An oratorio is a musical composition presented in concert form. It features a choir singing about religious matters, usually stories from the Bible or the lives of saints. Oratorios were very popular in 17th century Italy, though they lack the staging, costumes and props that typically accompany operas.

Barer began this project in 2013 after he’d finished recording his second piano concerto. He was looking for a Jewish subject. At first, he thought of writing an oratorio about Jonah. He was drawn to that story’s theme of personal responsibility. But then he began thinking about Moses, and after some research, concluded that the hero of the Exodus story had never been the subject of his own oratorio.

“I said, ‘This is an oversight. We should have the story of Moses. Not just the story we use for Passover, but the whole thing,’ ” he said.

Composer George Frideric Handel’s oratorio “Israel in Egypt,” which premiered in 1739, covers the story of Joseph and Moses. Arnold Schoenberg wrote an atonal opera about Moses. But as far as Barer can discern, this is the first oratorio to tell the story of Moses’ entire life.

Barer, who declined to give his age, was born in Mexico City and began studying piano at the age of 6. He began composing classical music in the 1990s. The Kiev Symphony Orchestra recorded his first piano concerto in 2006.

Barer had a Jewish upbringing and even competed in a Bible competition in Israel during high school. His specific interest in Moses arose more recently, after he began attending synagogue services to say Kaddish for his mother, who died in 2012.

“I was going five or six times a week, and I was learning more about the Torah,” he said. “When the moment came to decide on the project, I said, ‘This is really inspiring.’ ”

The San Fernando Valley Master Chorale formed 27 years ago, and has performed locally at the Dorothy Chandler Pavilion and the John Anson Ford Amphitheatre, as well as at New York’s Carnegie Hall and Avery Fisher Hall.

He presented the idea to the chorale, and it agreed to perform his new work. An early version was performed in 2015, just as the conductor of the master chorale, Terry Danne, was set to retire. The following year, Charlie Kim stepped in as the new artistic director of the master chorale; Kim will conduct the completed oratorio.

A Korean-Filipino American and native of Southern California, Kim also plays piano with Los Angeles Opera and sings with the Los Angeles Master Chorale. He studied in Texas before returning to the Golden State to serve as music director of Our Lady of the Assumption parish in Ventura.

“I was also surprised that there weren’t more musical settings of the story of Moses,” Kim said. “There are a few pieces that focus on the plight of the Israelites leaving Egypt, but the story of Moses from his birth all the way through is very dramatic.

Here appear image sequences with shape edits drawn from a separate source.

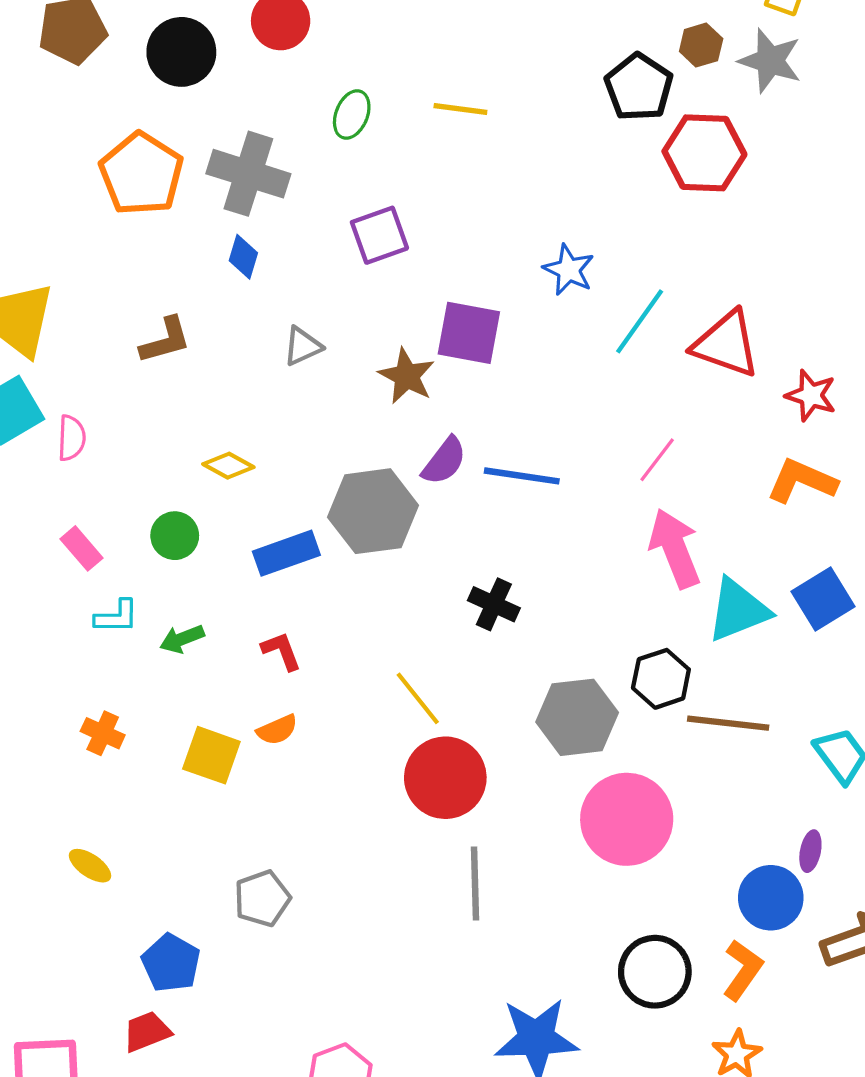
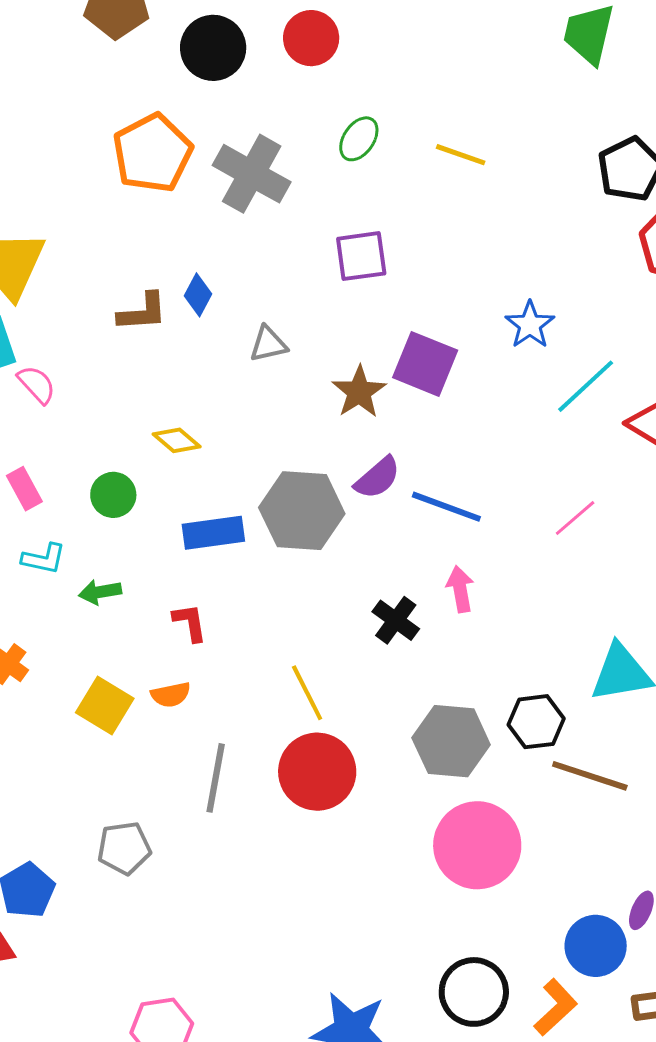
blue diamond: (243, 257) -> (198, 295), moved
pink semicircle: (71, 438) -> (37, 384), turned -57
pink arrow: (675, 548) -> (460, 589), moved, size x0.6
gray line: (475, 883) -> (216, 778), moved

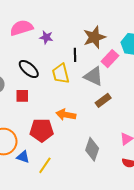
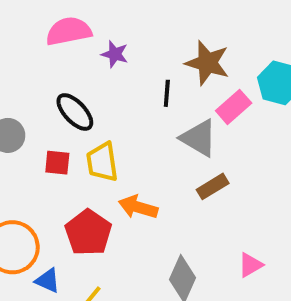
brown star: (94, 37) -> (207, 63), turned 30
yellow trapezoid: (61, 74) -> (102, 162), moved
red pentagon: (42, 130) -> (88, 233), turned 30

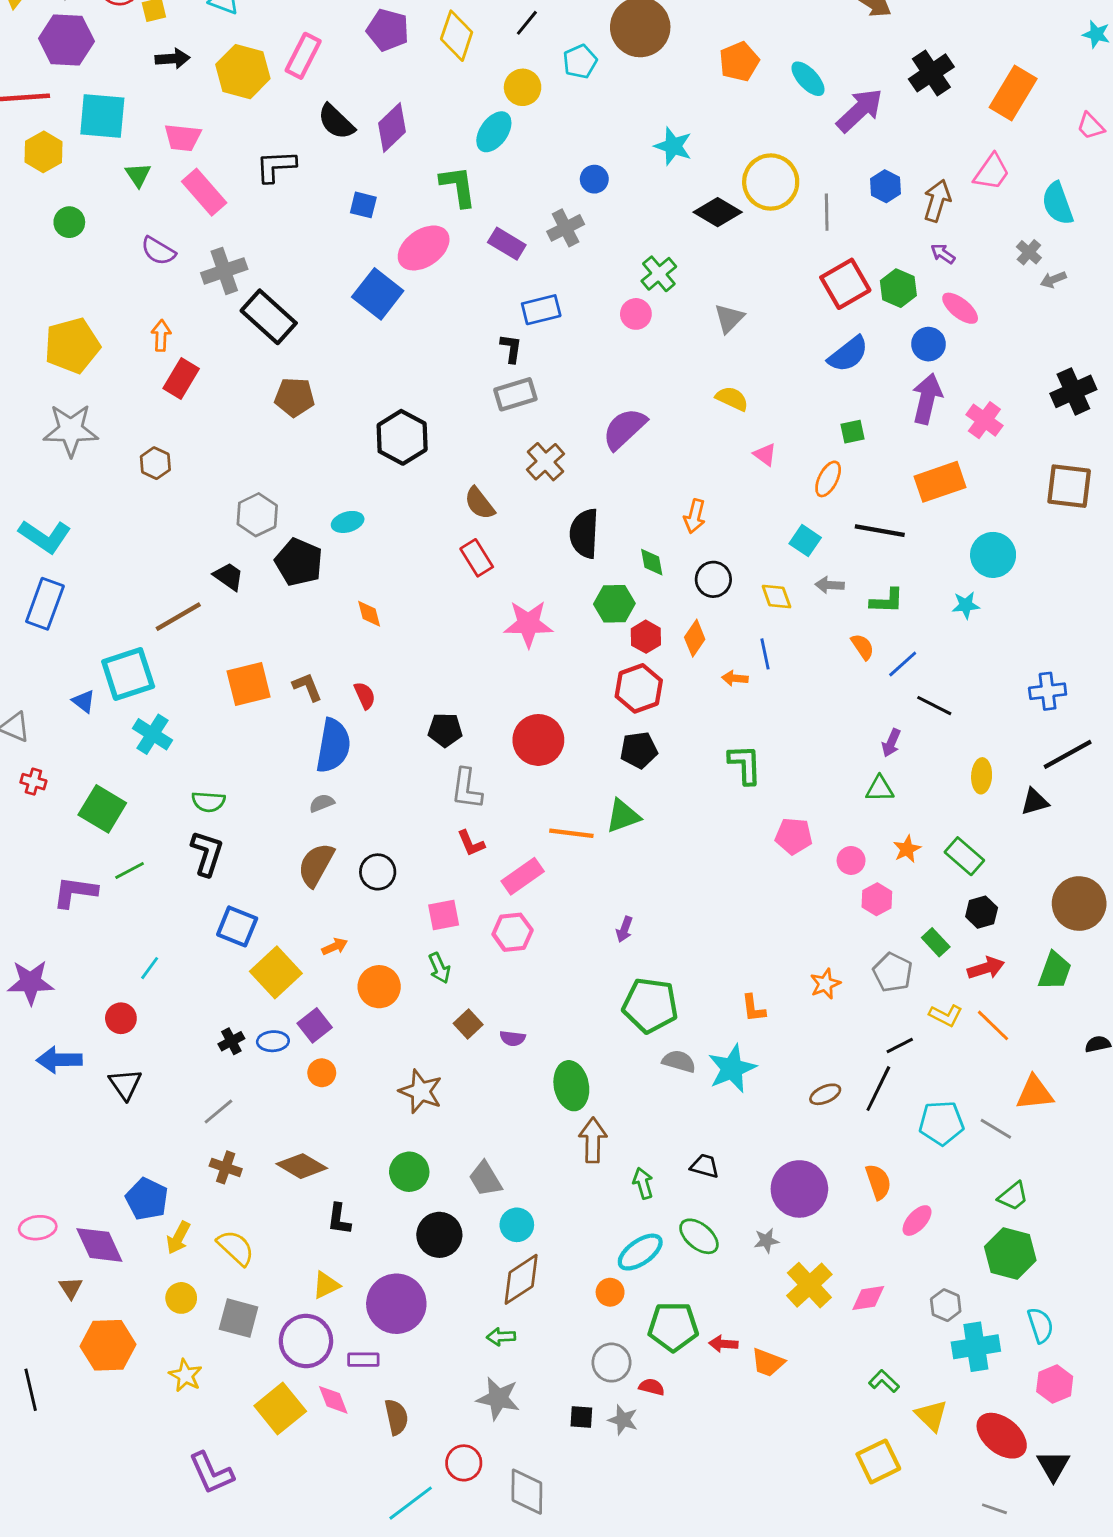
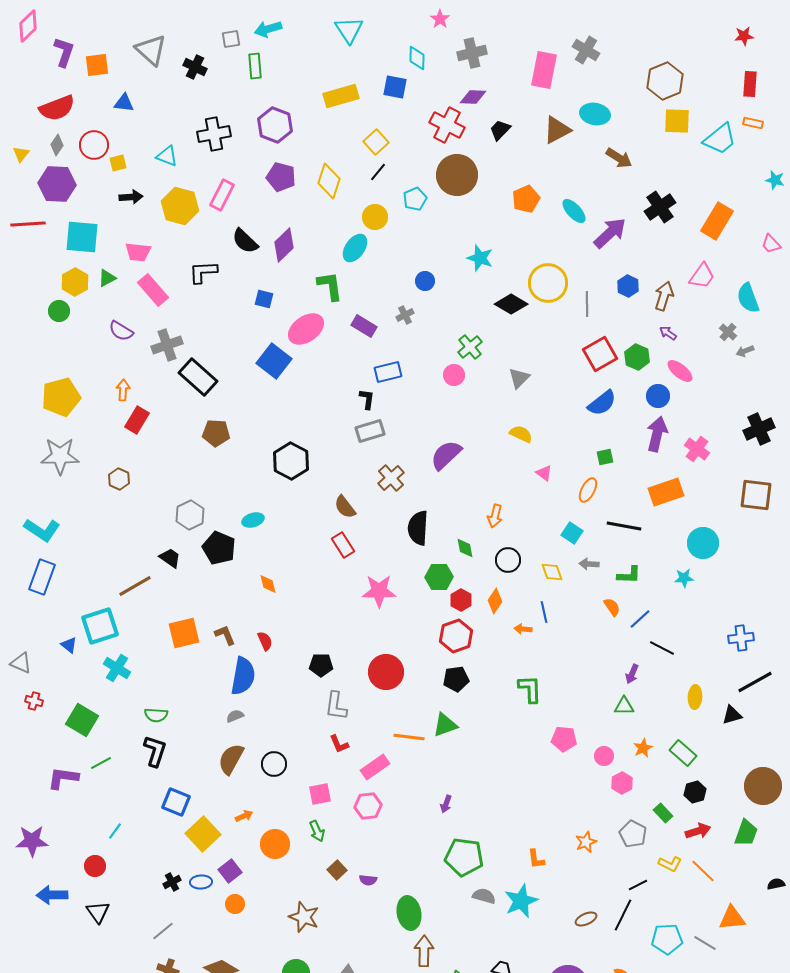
yellow hexagon: (43, 152) -> (75, 282), moved
green triangle: (138, 175) -> (107, 278), turned 36
gray cross: (566, 228) -> (405, 315), size x0.7

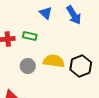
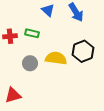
black hexagon: (81, 66) -> (83, 51), moved

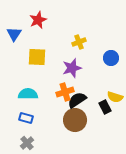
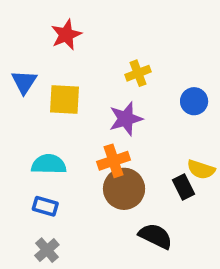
blue triangle: (14, 34) -> (24, 82), moved
black semicircle: (77, 100) -> (156, 236), moved, turned 60
brown circle: (75, 120) -> (124, 189), moved

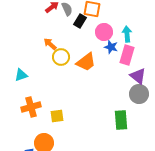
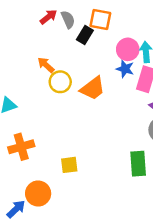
pink circle: (104, 32) -> (128, 49), moved
yellow square: (57, 116) -> (69, 165), moved

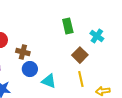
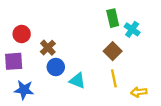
green rectangle: (68, 26) -> (113, 18), moved
brown cross: (23, 52) -> (48, 48), turned 32

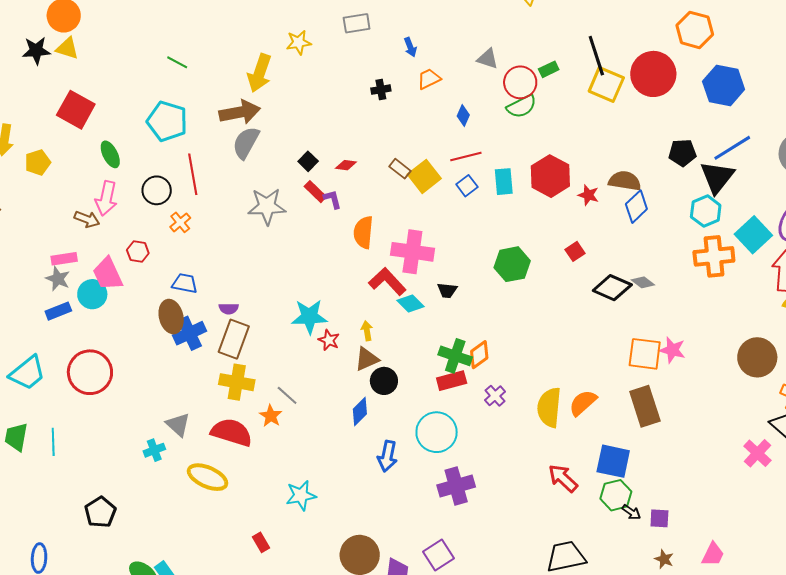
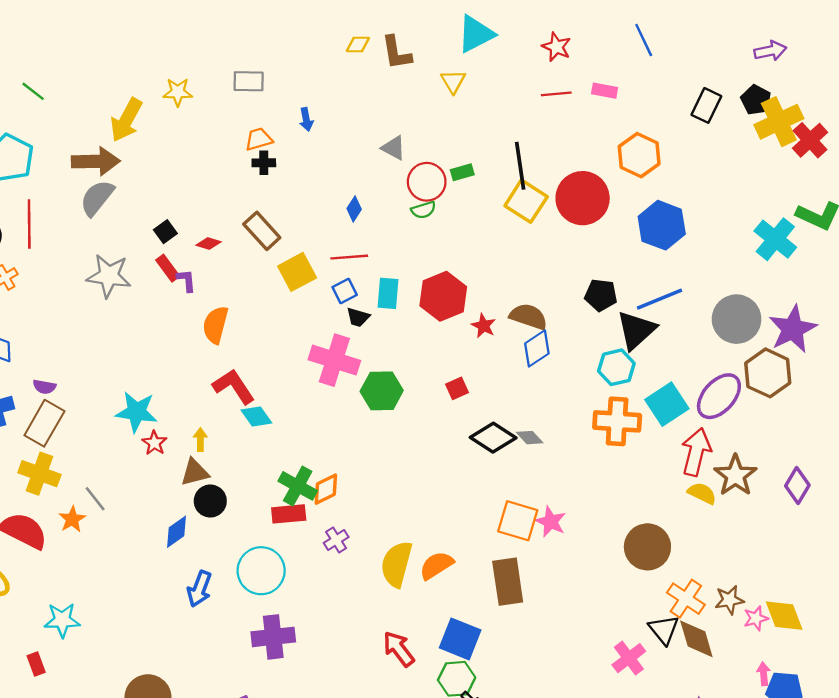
orange trapezoid: (429, 79) -> (259, 139), moved
green semicircle: (522, 106) -> (423, 210), size x0.7
brown rectangle: (400, 169) -> (262, 231), moved, size x1.5
pink cross: (412, 252) -> (334, 360), moved
black trapezoid: (447, 290) -> (358, 317), moved
cyan star: (301, 495) -> (62, 620), moved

He has encounters with God, and confronts government leaders at the risk of his own life.”

The oratorio recounts Moses’ childhood, his marriage to Tzipora, the story of the burning bush, the Ten Plagues, the parting of the Red Sea, the receiving of the Ten Commandments, the golden calf, and the wandering for 40 years in the desert.

Barer also wanted to emphasize Jewish values that will surely be at the center of discussions at Passover seders this year.

“Having compassion for the poor, the stranger, the widow and the orphan is mentioned 33 times in the Torah,” he said.

With help from Rabbi Ed Feinstein of Valley Beth Shalom, Barer prepared the libretto using only Hebrew text from the Torah. He realized that one big challenge would be telling the story of Moses in about an hour, so he introduced brief narrative sections in English to advance the story.

Barer considered writing it in English or Spanish, but decided that certain words were lost in translation, such as “hineini,” meaning “here I am.”

“These words, I’ve lived with them all my life,” he said. “The words in Hebrew are charged with meaning.”

Barer hopes that his oratorio will help audiences gain renewed appreciation for Moses’ life, just as he did while grieving his mother’s death in synagogue.

The San Fernando Valley Master Chorale will premiere “Moses, an Oratorio” at Wilshire Boulevard Temple, 3663 Wilshire Blvd., Los Angeles, at 4 p.m. April 2. Tickets are $18.